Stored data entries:
_ _ _

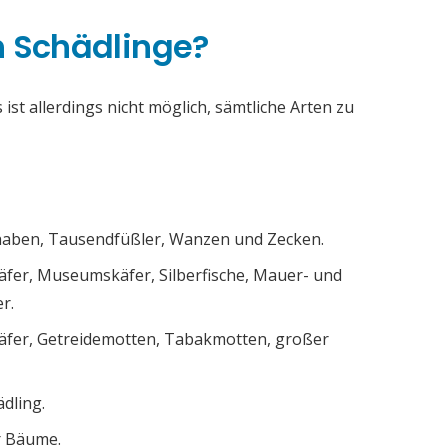
h Schädlinge?
ist allerdings nicht möglich, sämtliche Arten zu
chaben, Tausendfüßler, Wanzen und Zecken.
äfer, Museumskäfer, Silberfische, Mauer- und
r.
äfer, Getreidemotten, Tabakmotten, großer
ädling.
r Bäume.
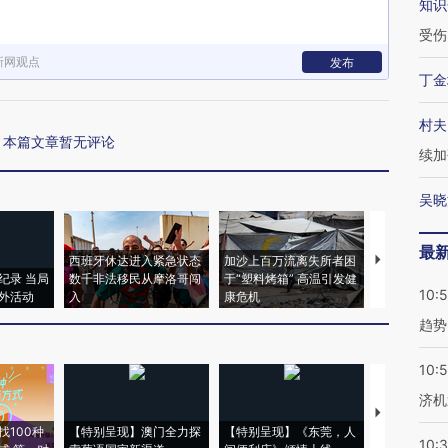
知识
受伤
新网观点
发布
丁金
村夫
本篇文章暂无评论
续加
吴晓
最
西班牙休达进入紧急状态
加沙上百万流离失所者困
马航飞行员
纪录 当局
数千非法移民从摩洛哥闯
于“塑料烤箱” 高温引发健
粒摇头丸 尿
10:
外活动
入
康危机
毒品
趋势
10:
济机
【推广】走
找100种
【特别呈现】澳门全力探
【特别呈现】《东莞，人
会，让数智科
10:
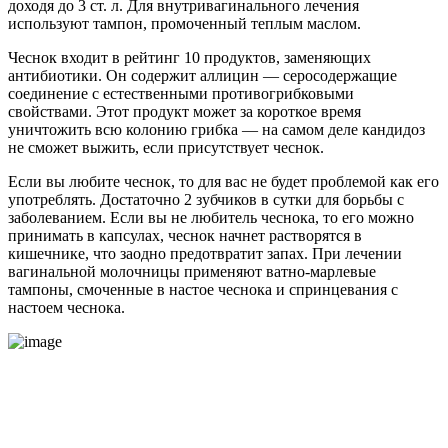
доходя до 3 ст. л. Для внутривагинального лечения
используют тампон, промоченный теплым маслом.
Чеснок входит в рейтинг 10 продуктов, заменяющих
антибиотики. Он содержит аллицин — серосодержащие
соединение с естественными противогрибковыми
свойствами. Этот продукт может за короткое время
уничтожить всю колонию грибка — на самом деле кандидоз
не сможет выжить, если присутствует чеснок.
Если вы любите чеснок, то для вас не будет проблемой как его
употреблять. Достаточно 2 зубчиков в сутки для борьбы с
заболеванием. Если вы не любитель чеснока, то его можно
принимать в капсулах, чеснок начнет растворятся в
кишечнике, что заодно предотвратит запах. При лечении
вагинальной молочницы применяют ватно-марлевые
тампоны, смоченные в настое чеснока и спринцевания с
настоем чеснока.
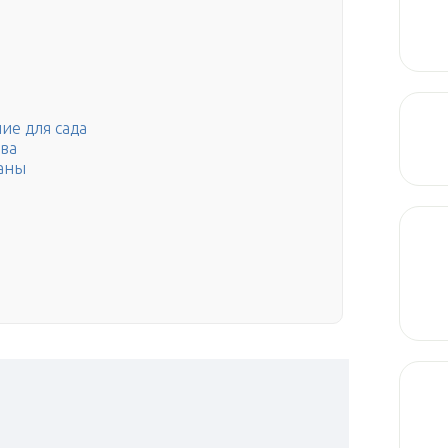
ие для сада
ва
аны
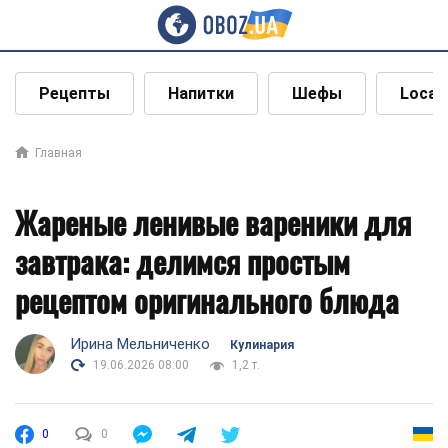
Рецепты
Напитки
Шефы
Local
Главная
Жареные ленивые вареники для
завтрака: делимся простым
рецептом оригинального блюда
Ирина Мельниченко
Кулинария
19.06.2026 08:00
1,2 т.
0
0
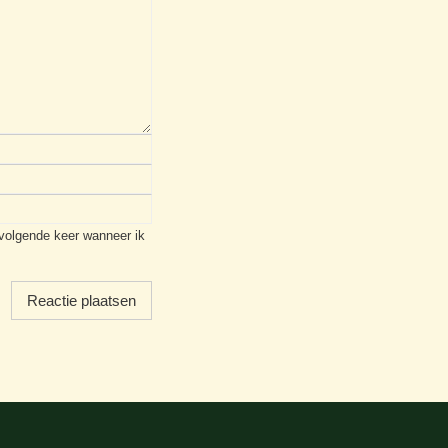
 volgende keer wanneer ik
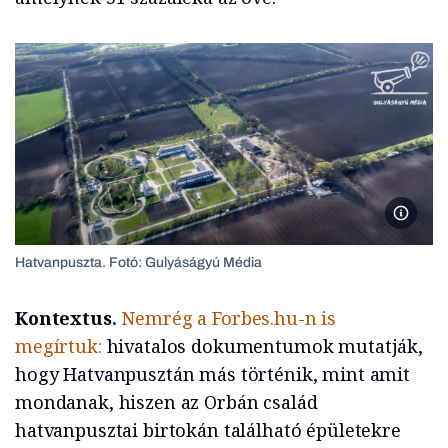
Hatvanp
Hatvanpuszta. Fotó: Gulyáságyú Média
Kontextus.
Nemrég a Forbes.hu-n is
megírtuk:
hivatalos dokumentumok mutatják,
hogy Hatvanpusztán más történik, mint amit
mondanak, hiszen az Orbán család
hatvanpusztai birtokán található épületekre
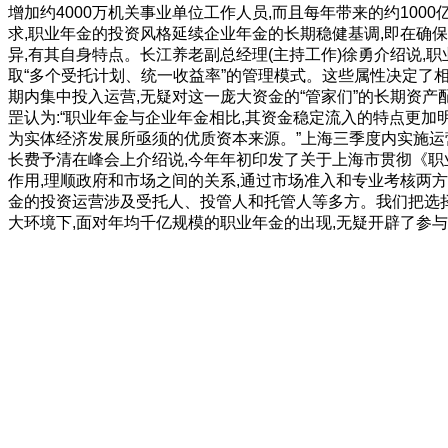
增加约4000万机关事业单位工作人员,而且每年带来的约100
求,职业年金的投资风格延续企业年金的长期稳健基调,即在确
异,有其自身特点。长江养老副总经理(主持工作)徐勇介绍说,
取“多个受托计划、统一收益率”的管理模式。这些属性决定了
期内集中投入运营,无疑对这一庞大资金的“管家们”的长期资
罡认为:“职业年金与企业年金相比,其资金稳定流入的特点更加
为实体经济发展所亟须的优质资本来源。”上海三季度内实施运
长费予清在峰会上介绍说,今年年初印发了关于上海市贯彻《职
作用,理顺政府和市场之间的关系,通过市场准入和专业考核两
金的投资运营涉及受托人、投管人和托管人等多方。我们把选择
大环境下,面对年均千亿规模的职业年金的出现,无疑开辟了参与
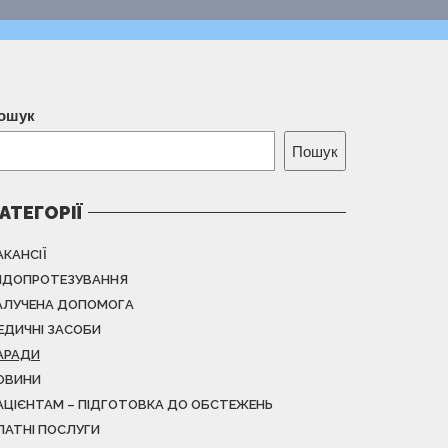
ошук
Пошук
АТЕГОРІЇ
АКАНСІЇ
НДОПРОТЕЗУВАННЯ
АЛУЧЕНА ДОПОМОГА
ЕДИЧНІ ЗАСОБИ
АРАДИ
ОВИНИ
АЦІЄНТАМ – ПІДГОТОВКА ДО ОБСТЕЖЕНЬ
ЛАТНІ ПОСЛУГИ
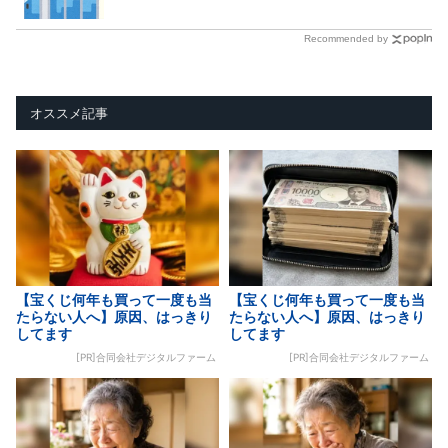
Recommended by
オススメ記事
【宝くじ何年も買って一度も当
【宝くじ何年も買って一度も当
たらない人へ】原因、はっきり
たらない人へ】原因、はっきり
してます
してます
[PR]合同会社デジタルファーム
[PR]合同会社デジタルファーム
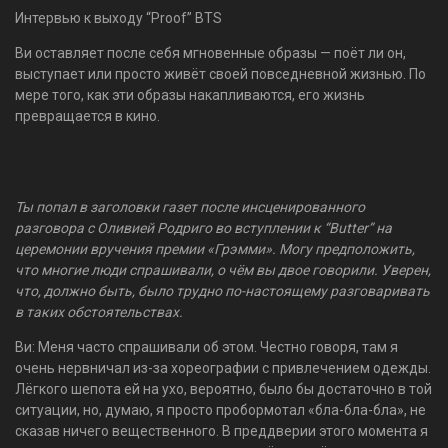
Интервью к выходу “Proof” BTS
Ви оставляет после себя мгновенные образы — поёт ли он,
выступает или просто живёт своей повседневной жизнью. По
мере того, как эти образы накапливаются, его жизнь
превращается в кино.
Ты попал в заголовки газет после инсценированного
разговора с Оливией Родриго во вступлении к “Butter” на
церемонии вручения премии «Грэмми». Могу предположить,
что многие люди спрашивали, о чём вы двое говорили. Уверен,
что, должно быть, было трудно по-настоящему разговаривать
в таких обстоятельствах.
Ви: Меня часто спрашивали об этом. Честно говоря, там я
очень нервничал из-за хореографии с привлечением одежды.
Лёгкого шепота ей на ухо, вероятно, было бы достаточно в той
ситуации, но, думаю, я просто пробормотал «бла-бла-бла», не
сказав ничего вещественного. В преддверии этого момента я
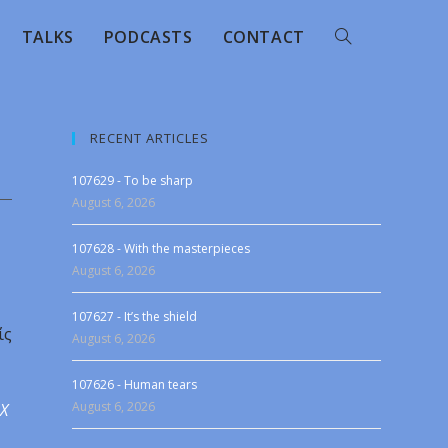
TALKS
PODCASTS
CONTACT
RECENT ARTICLES
107629 - To be sharp
August 6, 2026
107628 - With the masterpieces
August 6, 2026
107627 - It’s the shield
ίς
August 6, 2026
107626 - Human tears
August 6, 2026
 X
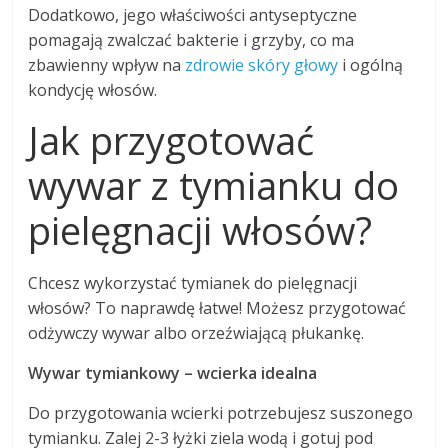
Dodatkowo, jego właściwości antyseptyczne
pomagają zwalczać bakterie i grzyby, co ma
zbawienny wpływ na
zdrowie skóry głowy
i ogólną
kondycję włosów.
Jak przygotować
wywar z tymianku do
pielęgnacji włosów?
Chcesz wykorzystać tymianek do pielęgnacji
włosów? To naprawdę łatwe! Możesz przygotować
odżywczy wywar albo orzeźwiającą płukankę.
Wywar tymiankowy – wcierka idealna
Do przygotowania wcierki potrzebujesz suszonego
tymianku. Zalej 2-3 łyżki ziela wodą i gotuj pod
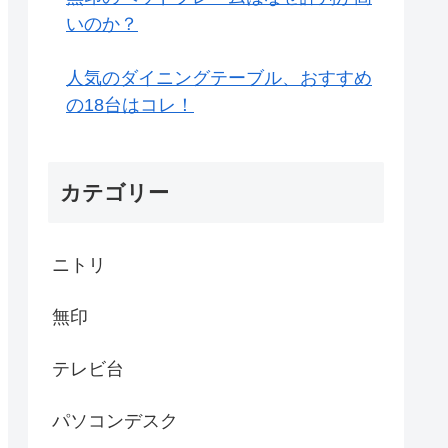
いのか？
人気のダイニングテーブル、おすすめ
の18台はコレ！
カテゴリー
ニトリ
無印
テレビ台
パソコンデスク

_ _ _

What you are asked to do: For each record above, write out every line exactly and skip the pictures.

Output of the exercise:
h Schädlinge?
ist allerdings nicht möglich, sämtliche Arten zu
chaben, Tausendfüßler, Wanzen und Zecken.
äfer, Museumskäfer, Silberfische, Mauer- und
r.
äfer, Getreidemotten, Tabakmotten, großer
ädling.
r Bäume.
知识
受伤
新网观点
发布
丁金
村夫
本篇文章暂无评论
续加
吴晓
最
西班牙休达进入紧急状态
加沙上百万流离失所者困
马航飞行员
纪录 当局
数千非法移民从摩洛哥闯
于“塑料烤箱” 高温引发健
粒摇头丸 尿
10:
外活动
入
康危机
毒品
趋势
10:
济机
【推广】走
找100种
【特别呈现】澳门全力探
【特别呈现】《东莞，人
会，让数智科
10:
доходя до 3 ст. л. Для внутривагинального лечения
используют тампон, промоченный теплым маслом.
Чеснок входит в рейтинг 10 продуктов, заменяющих
антибиотики. Он содержит аллицин — серосодержащие
соединение с естественными противогрибковыми
свойствами. Этот продукт может за короткое время
уничтожить всю колонию грибка — на самом деле кандидоз
не сможет выжить, если присутствует чеснок.
Если вы любите чеснок, то для вас не будет проблемой как его
употреблять. Достаточно 2 зубчиков в сутки для борьбы с
заболеванием. Если вы не любитель чеснока, то его можно
принимать в капсулах, чеснок начнет растворятся в
кишечнике, что заодно предотвратит запах. При лечении
вагинальной молочницы применяют ватно-марлевые
тампоны, смоченные в настое чеснока и спринцевания с
настоем чеснока.
ие для сада
ва
аны
Рецепты
Напитки
Шефы
Local
Главная
Жареные ленивые вареники для
завтрака: делимся простым
рецептом оригинального блюда
Ирина Мельниченко
Кулинария
19.06.2026 08:00
1,2 т.
0
0
 volgende keer wanneer ik
Hatvanp
Hatvanpuszta. Fotó: Gulyáságyú Média
Kontextus.
Nemrég a Forbes.hu-n is
megírtuk:
hivatalos dokumentumok mutatják,
hogy Hatvanpusztán más történik, mint amit
mondanak, hiszen az Orbán család
hatvanpusztai birtokán található épületekre
增加约4000万机关事业单位工作人员,而且每年带来的约100
求,职业年金的投资风格延续企业年金的长期稳健基调,即在确
异,有其自身特点。长江养老副总经理(主持工作)徐勇介绍说,
取“多个受托计划、统一收益率”的管理模式。这些属性决定了
期内集中投入运营,无疑对这一庞大资金的“管家们”的长期资
罡认为:“职业年金与企业年金相比,其资金稳定流入的特点更加
为实体经济发展所亟须的优质资本来源。”上海三季度内实施运
长费予清在峰会上介绍说,今年年初印发了关于上海市贯彻《职
作用,理顺政府和市场之间的关系,通过市场准入和专业考核两
金的投资运营涉及受托人、投管人和托管人等多方。我们把选择
大环境下,面对年均千亿规模的职业年金的出现,无疑开辟了参与
ошук
Пошук
АТЕГОРІЇ
АКАНСІЇ
НДОПРОТЕЗУВАННЯ
АЛУЧЕНА ДОПОМОГА
ЕДИЧНІ ЗАСОБИ
АРАДИ
ОВИНИ
АЦІЄНТАМ – ПІДГОТОВКА ДО ОБСТЕЖЕНЬ
ЛАТНІ ПОСЛУГИ
Recommended by
オススメ記事
【宝くじ何年も買って一度も当
【宝くじ何年も買って一度も当
たらない人へ】原因、はっきり
たらない人へ】原因、はっきり
してます
してます
[PR]合同会社デジタルファーム
[PR]合同会社デジタルファーム
Интервью к выходу “Proof” BTS
Ви оставляет после себя мгновенные образы — поёт ли он,
выступает или просто живёт своей повседневной жизнью. По
мере того, как эти образы накапливаются, его жизнь
превращается в кино.
Ты попал в заголовки газет после инсценированного
разговора с Оливией Родриго во вступлении к “Butter” на
церемонии вручения премии «Грэмми». Могу предположить,
что многие люди спрашивали, о чём вы двое говорили. Уверен,
что, должно быть, было трудно по-настоящему разговаривать
в таких обстоятельствах.
Ви: Меня часто спрашивали об этом. Честно говоря, там я
очень нервничал из-за хореографии с привлечением одежды.
Лёгкого шепота ей на ухо, вероятно, было бы достаточно в той
ситуации, но, думаю, я просто пробормотал «бла-бла-бла», не
сказав ничего вещественного. В преддверии этого момента я
TALKS
PODCASTS
CONTACT
RECENT ARTICLES
107629 - To be sharp
August 6, 2026
107628 - With the masterpieces
August 6, 2026
107627 - It’s the shield
ίς
August 6, 2026
107626 - Human tears
August 6, 2026
 X
Dodatkowo, jego właściwości antyseptyczne
pomagają zwalczać bakterie i grzyby, co ma
zbawienny wpływ na
zdrowie skóry głowy
i ogólną
kondycję włosów.
Jak przygotować
wywar z tymianku do
pielęgnacji włosów?
Chcesz wykorzystać tymianek do pielęgnacji
włosów? To naprawdę łatwe! Możesz przygotować
odżywczy wywar albo orzeźwiającą płukankę.
Wywar tymiankowy – wcierka idealna
Do przygotowania wcierki potrzebujesz suszonego
tymianku. Zalej 2-3 łyżki ziela wodą i gotuj pod
いのか？
人気のダイニングテーブル、おすすめ
の18台はコレ！
カテゴリー
ニトリ
無印
テレビ台
パソコンデスク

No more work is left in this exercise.